La diversification menée par l’enfant (DME)

Du fait d'être nouvellement grand mère deux fois, et oui! Je me suis intéressée de près à la diversification alimentaire de notre petite Lili. Un sans faute avec ma fille qui, grâce à toutes nos nouvelles connaissances, notre expérience et internet, nous avons acquis une expertise que j'aimerais partager avec vous.
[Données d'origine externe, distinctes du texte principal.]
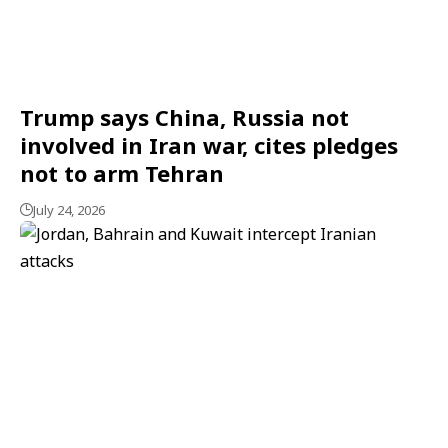
Trump says China, Russia not
involved in Iran war, cites pledges
not to arm Tehran
July 24, 2026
Si j'avais eu ces connaissances quand j'ai eu mon fils à 24 ans, j'aurais évité les nombreuses erreurs que j'ai commises.

De plus vous êtes nombreux à m'avoir demandé de vous éclairer sur la diversification alimentaire menée par l’enfant ou DME, une autre manière d’appréhender cette étape importante du développement de l’enfant où on commence à introduire des aliments autres que le lait dans son alimentation. Mixés en purées dans la « version » classique, ils sont proposés coupés en morceaux dans la DME, et c’est bébé qui choisit parmi le panel coloré, sain et équilibré, composé par vos soins ce qu’il va manger, tout seul (sous votre œil vigilant) et à son rythme. Je vous propose de voir ensemble en quoi la DME consiste précisément, ses avantages et ses inconvénients, quels aliments proposer pour couvrir ses besoins nutritionnels et prévenir toute carence éventuelle, et enfin à qui elle s’adresse, car, comme le souligne Evelyne Bergerin, auteure de « Petites mains, grande assiette », la DME, c’est bien, mais ce n’est pas pour tout le monde et c’est correct comme ça1.
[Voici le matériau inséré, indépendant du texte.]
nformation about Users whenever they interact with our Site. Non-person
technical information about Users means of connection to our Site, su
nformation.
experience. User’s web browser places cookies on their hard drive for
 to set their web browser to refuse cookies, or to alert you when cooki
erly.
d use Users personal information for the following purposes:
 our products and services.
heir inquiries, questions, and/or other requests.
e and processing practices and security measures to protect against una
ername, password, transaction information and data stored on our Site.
La diversification alimentaire

Il s’agit d’ajouter progressivement au lait légumes et fruits, volaille, poisson, œufs, légumes secs (lentilles, haricots, pois chiches…) féculents (pâtes, riz semoule, pain même complets), produits laitiers, processus conduisant à une alimentation familiale vers l’âge de 1 à 2 ans2.
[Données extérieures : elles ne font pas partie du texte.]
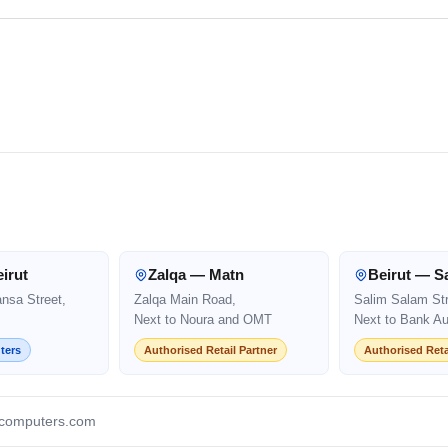
irut
Zalqa — Matn
Beirut — S
ansa Street,
Zalqa Main Road,
Salim Salam Str
Next to Noura and OMT
Next to Bank Au
ters
Authorised Retail Partner
Authorised Reta
computers.com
L’âge de la diversification a beaucoup changé au fil du temps et elle est actuellement débutée chez un nourrisson en bonne santé au plus tôt à l’âge de quatre mois révolus et au plus tard à l’âge de 6 mois ; le lait pour nourrissons ne couvrant pas suffisamment les besoins nutritionnels nécessaires au bon développement de l’enfant à partir de cet âge, souligne Ameli3.

Contrairement à la diversification classique où l’enfant commence par manger des purées, dans la diversification alimentaire menée par l’enfant, les aliments solides, coupés ou entiers, sont introduits dès le début, bébé mangeant seul, à l’aide de ses mains, les aliments sains, variés et équilibrés concoctés par vos soins, parents. Il explore. Il est libre de décider ce qu’il mange, dans quel ordre et en quelle quantité.

Née dans les années 2000, la DME connaît aujourd’hui un certain engouement du côté des parents. Elle est encore peu reconnue par les professionnels de santé en Europe et aux Etats-Unis. Les publications de plus en plus nombreuses sur le sujet devraient faire évoluer un peu les choses. Le Canada, lui, recommande officiellement les finger foods (alimentation avec les mains) comme méthode de diversification.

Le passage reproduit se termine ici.